====== DATASET EXTRACT ======
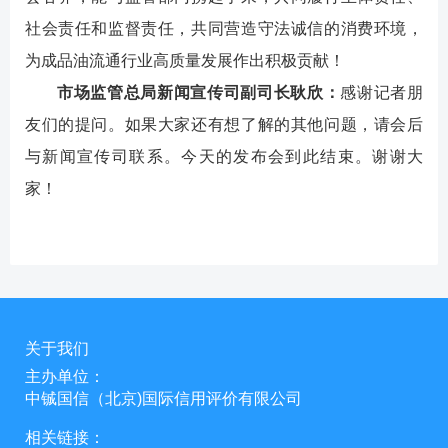
社会责任和监督责任，共同营造守法诚信的消费环境，
为成品油流通行业高质量发展作出积极贡献！
市场监管总局新闻宣传司副司长耿欣：
感谢记者朋
友们的提问。如果大家还有想了解的其他问题，请会后
与新闻宣传司联系。今天的发布会到此结束。谢谢大
家！
关于我们
主办单位：
中铖国信（北京)国际信用评价有限公司
相关链接：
======
(WHAT IS BEING ASKED) Output all of the data above exactly; no pictures should appear.

(TASK OUTPUT)
社会责任和监督责任，共同营造守法诚信的消费环境，
为成品油流通行业高质量发展作出积极贡献！
市场监管总局新闻宣传司副司长耿欣：
感谢记者朋
友们的提问。如果大家还有想了解的其他问题，请会后
与新闻宣传司联系。今天的发布会到此结束。谢谢大
家！
关于我们
主办单位：
中铖国信（北京)国际信用评价有限公司
相关链接：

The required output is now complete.